Any suggestions on how to improve this processing, would be greatly appreciated.

private bool _Redirected = false;    

protected void Page_Load(object sender, EventArgs e)
{
  if (Session["key"] == null)
  {
    Response.Redirect("SessionExpired.aspx", false);
    Context.ApplicationInstance.CompleteRequest();

    _Redirected = true;
  }       
}

protected void Page_PreRender(object sender, EventArgs e)
{
  if (!_Redirected)
  {
    // do Page_PreRender() stuff...
  }
}

protected void Button1_Click(object sender, EventArgs e)
{
  if (!_Redirected)
  {
    // do Button1_Click() stuff...

    Response.Redirect("Button1Page.aspx", false);
    Context.ApplicationInstance.CompleteRequest();

    _Redirected = true;
  }
}

protected void Button2_Click(object sender, EventArgs e)
{
  if (!_Redirected)
  {
    // do Button2_Click() stuff...

    Response.Redirect("Button2Page.aspx", false);
    Context.ApplicationInstance.CompleteRequest();

    _Redirected = true;
  }
}

~ ~ ~

[01/24/2013] In response to https://stackoverflow.com/users/2424/chris-lively (thank you, btw), here is simplified code that I believe is similar to what you tested.
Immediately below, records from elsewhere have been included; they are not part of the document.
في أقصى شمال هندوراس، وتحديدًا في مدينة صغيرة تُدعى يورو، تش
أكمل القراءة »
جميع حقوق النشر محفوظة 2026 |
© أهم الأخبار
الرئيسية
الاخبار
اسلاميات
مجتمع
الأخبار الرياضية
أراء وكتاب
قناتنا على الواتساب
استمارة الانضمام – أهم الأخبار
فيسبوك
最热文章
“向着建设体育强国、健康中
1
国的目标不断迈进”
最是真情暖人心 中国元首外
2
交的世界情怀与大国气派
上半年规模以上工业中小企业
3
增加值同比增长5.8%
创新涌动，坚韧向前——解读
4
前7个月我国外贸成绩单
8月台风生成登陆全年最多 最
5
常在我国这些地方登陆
I am still seeing Button1_Click() execute on post back after the Response.Redirect(url, false) with .CompleteRequest() in Page_Load().

protected void Page_Load(object sender, EventArgs e)
{
  if (this.IsPostBack)
  {
    Response.Redirect("Redirect.aspx", false);
    Context.ApplicationInstance.CompleteRequest();
  }
}

protected void Button1_Click(object sender, EventArgs e)
{
  Response.Write("Button1 clicked!");
}

This behavior is corroborated by this response https://stackoverflow.com/a/12957854/1530187 to the similar post I noted above in my update.
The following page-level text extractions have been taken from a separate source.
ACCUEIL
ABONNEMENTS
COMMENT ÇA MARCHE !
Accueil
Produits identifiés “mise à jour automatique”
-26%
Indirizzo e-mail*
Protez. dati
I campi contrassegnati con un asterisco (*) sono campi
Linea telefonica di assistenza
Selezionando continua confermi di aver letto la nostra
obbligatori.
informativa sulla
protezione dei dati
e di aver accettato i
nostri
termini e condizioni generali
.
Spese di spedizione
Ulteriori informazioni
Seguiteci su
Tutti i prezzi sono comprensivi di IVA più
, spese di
Any idea what I'm doing wrong that would cause the page to continue executing after redirect?

like image 882
jweekes Avatar asked Jan 23 '13 00:01

jweekes


1 Answers

You referenced a pretty good article, but your code doesn't reflect what the author suggested as a way to do this "correctly". Namely:

protected void Page_Load(object sender, EventArgs e)
{
  if (Session["key"] == null)
  {
    Response.Redirect("SessionExpired.aspx", false);
    Context.ApplicationInstance.CompleteRequest();
  }       
}

UPDATE
I put together a very simple sample application. All it had was two form pages.
The first page had a button on it that did a response.write. I put a breakpoint on this line. In the page_load method I put a redirect followed immediately by a call to CompleteRequest. This redirect occured was set to occur if the page was posting back.

All the second page did was emit "hello"

I then ran the application, which pulled up the first form. I clicked the button. The break point was never hit and it redirected. This was exactly what I expected it to do. Namely, the page_load method caught the postback, performed a redirect and completed the request immediately without further processing of the page.

This means that there is absolutely no reason to put the if (!_Redirected) code in each of your button clicks. All you need to do is copy/ paste the code I have at the top of this answer. It will prevent those clicks from being called.